Please return only the lines from the one holding "Klimatyzacja i wentylacja" through the one holding "Armatura i akcesoria hydrauliczne", exactly as they appear in the records below, both ends included.

====== RAW DATA ======

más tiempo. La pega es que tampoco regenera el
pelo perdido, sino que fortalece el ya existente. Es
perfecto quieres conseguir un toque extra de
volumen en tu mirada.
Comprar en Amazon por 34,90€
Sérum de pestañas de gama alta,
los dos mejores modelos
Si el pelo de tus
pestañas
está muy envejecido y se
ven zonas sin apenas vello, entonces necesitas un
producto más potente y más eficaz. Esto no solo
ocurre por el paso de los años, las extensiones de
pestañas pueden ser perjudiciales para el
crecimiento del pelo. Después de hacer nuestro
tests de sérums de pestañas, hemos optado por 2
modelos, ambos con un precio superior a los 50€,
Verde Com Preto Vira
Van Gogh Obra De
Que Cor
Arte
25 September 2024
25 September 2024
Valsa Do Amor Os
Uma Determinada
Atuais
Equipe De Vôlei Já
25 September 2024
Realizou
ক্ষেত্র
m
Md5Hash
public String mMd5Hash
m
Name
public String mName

======
====== RAW DATA ======

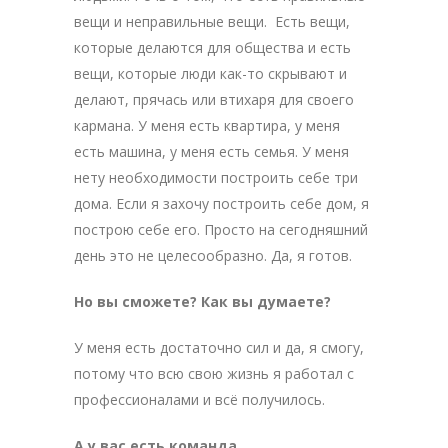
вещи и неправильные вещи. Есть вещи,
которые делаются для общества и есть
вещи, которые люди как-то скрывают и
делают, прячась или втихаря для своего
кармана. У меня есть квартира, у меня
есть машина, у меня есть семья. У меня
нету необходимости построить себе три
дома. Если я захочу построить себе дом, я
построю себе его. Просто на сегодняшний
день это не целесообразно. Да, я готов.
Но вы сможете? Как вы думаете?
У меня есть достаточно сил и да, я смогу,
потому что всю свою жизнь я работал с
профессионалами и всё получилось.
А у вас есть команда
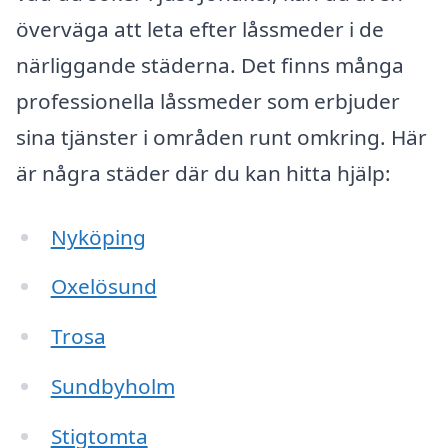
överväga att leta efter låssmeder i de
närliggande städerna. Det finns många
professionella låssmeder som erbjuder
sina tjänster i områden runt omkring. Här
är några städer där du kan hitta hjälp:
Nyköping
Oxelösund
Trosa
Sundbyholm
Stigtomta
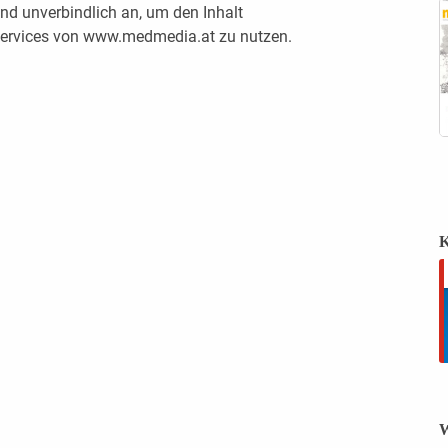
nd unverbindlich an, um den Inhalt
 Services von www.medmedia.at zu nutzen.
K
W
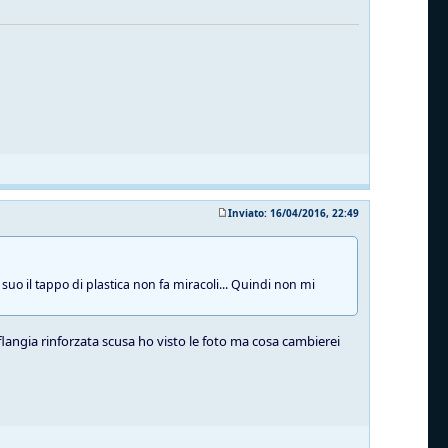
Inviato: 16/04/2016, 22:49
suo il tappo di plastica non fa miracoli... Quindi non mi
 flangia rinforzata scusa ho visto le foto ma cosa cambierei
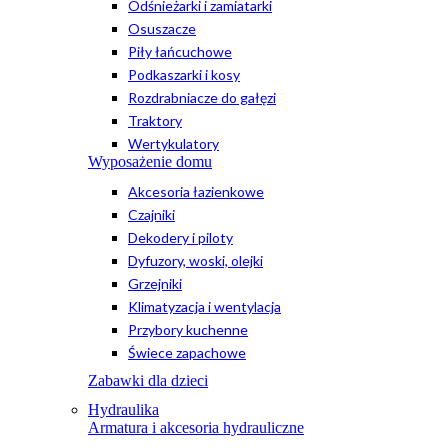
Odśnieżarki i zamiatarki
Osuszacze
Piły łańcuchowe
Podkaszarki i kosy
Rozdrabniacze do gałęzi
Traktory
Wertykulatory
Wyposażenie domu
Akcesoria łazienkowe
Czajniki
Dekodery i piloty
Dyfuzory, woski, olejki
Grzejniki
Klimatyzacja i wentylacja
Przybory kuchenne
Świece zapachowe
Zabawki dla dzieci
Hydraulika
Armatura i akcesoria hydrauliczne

======

* _SOLVED EXERCISE_
Klimatyzacja i wentylacja
Przybory kuchenne
Świece zapachowe
Zabawki dla dzieci
Hydraulika
Armatura i akcesoria hydrauliczne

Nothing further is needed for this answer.